With Alf no longer in pain, the two set about trying to unload the rest of the horses. Eventually, with the help of emergency personnel, they cut the top off the trailer and were able to extract the four remaining horses with only bumps and scrapes.

Now, more than a month later, Bauman and Fedor are still picking up the pieces. Both the truck and trailer were totaled in the crash and Bauman was left without her main rodeo mount. She hadn’t carried insurance on Alf due to his age and the fact that he was grade.
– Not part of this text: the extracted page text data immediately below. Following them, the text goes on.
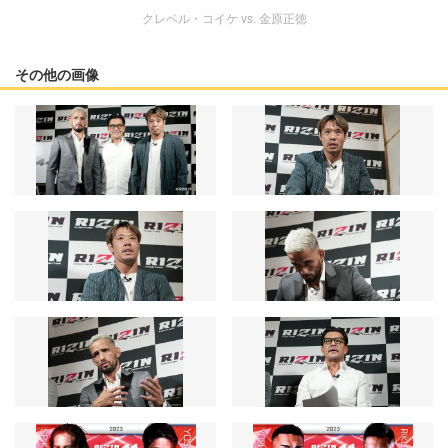
クレベル・コイケ vs. 金原正徳
その他の画像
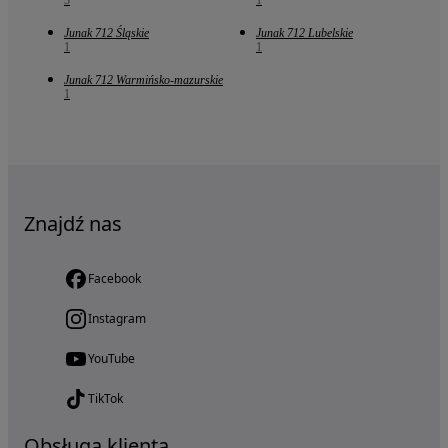
3
1
Junak 712 Śląskie
Junak 712 Lubelskie
1
1
Junak 712 Warmińsko-mazurskie
1
Znajdź nas
Facebook
Instagram
YouTube
TikTok
Obsługa klienta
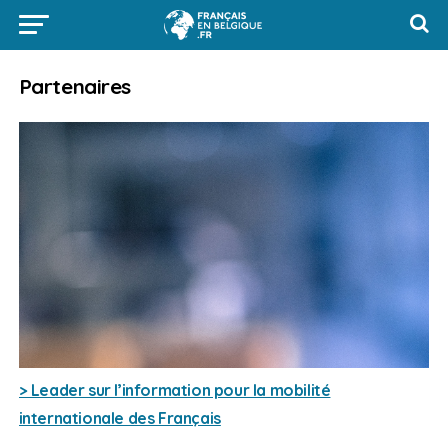
Partenaires
> Leader sur l’information pour la mobilité
internationale des Français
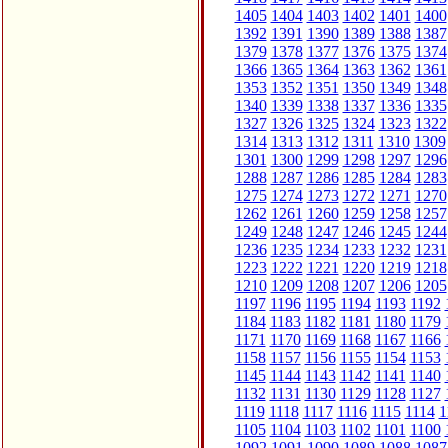
1405
1404
1403
1402
1401
1400
1392
1391
1390
1389
1388
1387
1379
1378
1377
1376
1375
1374
1366
1365
1364
1363
1362
1361
1353
1352
1351
1350
1349
1348
1340
1339
1338
1337
1336
1335
1327
1326
1325
1324
1323
1322
1314
1313
1312
1311
1310
1309
1301
1300
1299
1298
1297
1296
1288
1287
1286
1285
1284
1283
1275
1274
1273
1272
1271
1270
1262
1261
1260
1259
1258
1257
1249
1248
1247
1246
1245
1244
1236
1235
1234
1233
1232
1231
1223
1222
1221
1220
1219
1218
1210
1209
1208
1207
1206
1205
1197
1196
1195
1194
1193
1192
1184
1183
1182
1181
1180
1179
1171
1170
1169
1168
1167
1166
1158
1157
1156
1155
1154
1153
1145
1144
1143
1142
1141
1140
1132
1131
1130
1129
1128
1127
1119
1118
1117
1116
1115
1114
1
1105
1104
1103
1102
1101
1100
1092
1091
1090
1089
1088
1087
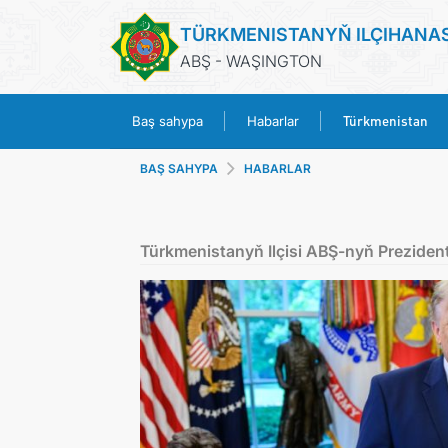
TÜRKMENISTANYŇ ILÇIHANA
ABŞ - WAŞINGTON
Türkmenistan
Baş sahypa
Habarlar
BAŞ SAHYPA
HABARLAR
Türkmenistanyň Ilçisi ABŞ-nyň Prezide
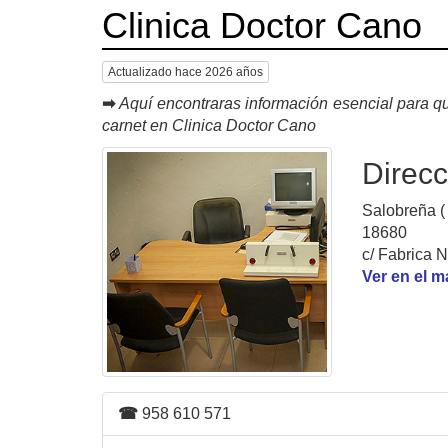
Clinica Doctor Cano
Actualizado hace 2026 años
➡
Aquí encontraras información esencial para qu
carnet en Clinica Doctor Cano
Direcc
Salobreña (
18680
c/ Fabrica N
Ver en el 
☎
958 610 571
But even in the hard times, people pull through. Kaylee Traylor lent Bauman her gelding “Tarzan” to ride in the Fort Worth Stock Show & Rodeo. While Jason Hanchey, who’s like a father figure to Bauman, immediately went to work finding her another horse to rodeo on.

Now, Bauman’s riding Hanchey’s gelding “Weed Eater” and is slated for Rodeo Austin.

Remembering Alf

Alf carried Bauman from Junior rodeos to the Pros, thriving in short setups that saw her stop the clock in as fast as 1.4 seconds.
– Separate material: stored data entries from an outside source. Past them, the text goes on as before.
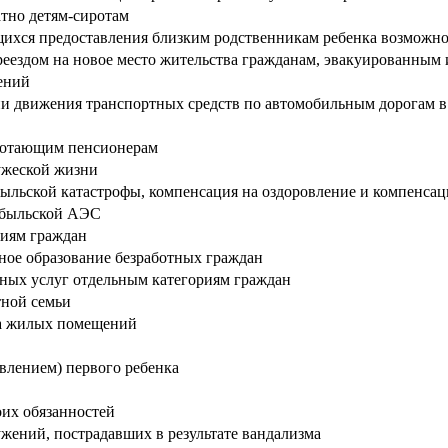
атно детям-сиротам
щихся предоставления близким родственникам ребенка возможно
реездом на новое место жительства гражданам, эвакуированным 
ений
 движения транспортных средств по автомобильным дорогам в 
аботающим пенсионерам
ужеской жизни
быльской катастрофы, компенсация на оздоровление и компенсац
обыльской АЭС
риям граждан
ное образование безработных граждан
ных услуг отдельным категориям граждан
тной семьи
тва жилых помещений
влением) первого ребенка
их обязанностей
жений, пострадавших в результате вандализма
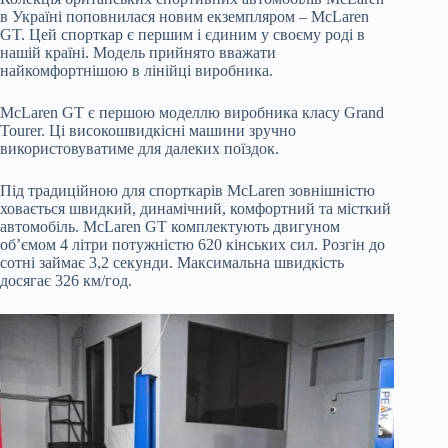
в Україні поповнилася новим екземпляром – McLaren
GT. Цей спорткар є першим і єдиним у своєму роді в
нашій країні. Модель прийнято вважати
найкомфортнішою в лінійці виробника.
McLaren GT є першою моделлю виробника класу Grand
Tourer. Ці високошвидкісні машини зручно
використовуватиме для далеких поїздок.
Під традиційною для спорткарів McLaren зовнішністю
ховається швидкий, динамічний, комфортний та місткий
автомобіль. McLaren GT комплектують двигуном
об’ємом 4 літри потужністю 620 кінських сил. Розгін до
сотні займає 3,2 секунди. Максимальна швидкість
досягає 326 км/год.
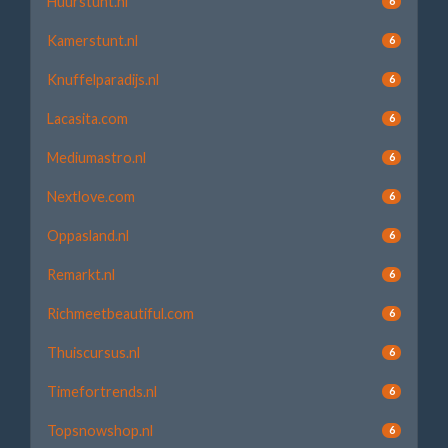
Huurstunt.nl
6
Kamerstunt.nl
6
Knuffelparadijs.nl
6
Lacasita.com
6
Mediumastro.nl
6
Nextlove.com
6
Oppasland.nl
6
Remarkt.nl
6
Richmeetbeautiful.com
6
Thuiscursus.nl
6
Timefortrends.nl
6
Topsnowshop.nl
6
“He was just so solid,” Bauman recalled. “He would get tight and take a shot away from you for sure, but he scored so well, broke to the pin every time and was so low headed. He was easy to be fast on. And as he got older he had lost his step a little, but he was a winner. He was so tough. It didn’t matter how tired he was, he gave his all every time.”

Alf’s greatest wins:
– National High School Finals Breakaway Champion, 2017
– Florida State High School Finals Breakaway Champion, 2019, 2020
– Open Patriot Breakaway Champion, 2019
– Hugo Pro Rodeo Champion, Hugo, Oklahoma, 2021, 2024
– Snake River Stampede Champion, Nampa, Idaho, 2022

Alf’s story with the Bauman family began in Florida, where her Uncle Clint Boney was a pickup man at a rodeo in Davie. Alf, who was 4 or 5 years old, was tied at a trailer, gotten loose and was running down the road. According to Boney, he was so athletic and hard to catch that he ended up trading the man another horse for Alf, thinking he’d be a good pickup horse.

Well, Alf never grew as big as Boney hoped. Standing around 14.3 hands, Alf was given to Bauman’s cousin to rope on.
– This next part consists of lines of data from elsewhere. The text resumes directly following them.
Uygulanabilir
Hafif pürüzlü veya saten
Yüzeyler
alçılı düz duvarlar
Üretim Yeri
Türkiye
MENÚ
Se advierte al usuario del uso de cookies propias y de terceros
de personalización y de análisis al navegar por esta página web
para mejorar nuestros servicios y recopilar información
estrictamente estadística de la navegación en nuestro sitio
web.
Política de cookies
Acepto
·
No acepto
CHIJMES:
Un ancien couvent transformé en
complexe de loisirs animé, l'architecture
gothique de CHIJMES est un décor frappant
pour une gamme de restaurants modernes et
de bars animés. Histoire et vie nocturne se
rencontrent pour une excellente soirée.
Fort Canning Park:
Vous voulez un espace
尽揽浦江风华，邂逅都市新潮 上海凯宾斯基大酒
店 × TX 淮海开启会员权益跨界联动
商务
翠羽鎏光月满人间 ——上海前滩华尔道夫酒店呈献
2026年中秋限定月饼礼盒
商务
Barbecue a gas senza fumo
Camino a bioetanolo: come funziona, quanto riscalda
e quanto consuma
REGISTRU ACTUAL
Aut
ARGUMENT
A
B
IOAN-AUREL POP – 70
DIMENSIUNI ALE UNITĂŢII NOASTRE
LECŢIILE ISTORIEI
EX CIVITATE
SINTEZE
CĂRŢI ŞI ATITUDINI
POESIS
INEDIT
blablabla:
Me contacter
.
“They didn’t get along,” Bauman recalled. “Alf was terrible in the box for him. So they gave him to me when I was 8 or 9. We used him for everything. I tied goats off him. I roped terrible when I was a kid, and he was so fast and strong. And he never did have this real big, pretty stop. So it was a struggle for a long time… I was 13 before we really got to winning.”

Brighton Bauman and Alf’s relationship spanned more than a decade. Here, they’re seen roping in 2015. Photo courtesy Bauman.

But when they started clicking, it was game on. Alf was a short setup king and Bauman grew into a gunslinger to match.

“If had to rope anything past the 2.5 point you probably weren’t going to win anything,” Bauman said. “But anything across the line in that 1.7 to 2.3 range, he was perfect. The fastest I remember ever going on him was a 1.4 at a Junior NFR Qualifier in Okeechobee, and 1.5 at the Clay Logan in 2021. I was also 1.6 on him several times at Northside.”

Alf gave his all. Bauman remembers him as an easy-hauling horse that loved people and made her the roper she is today.

“But I was definitely his person,” Bauman said.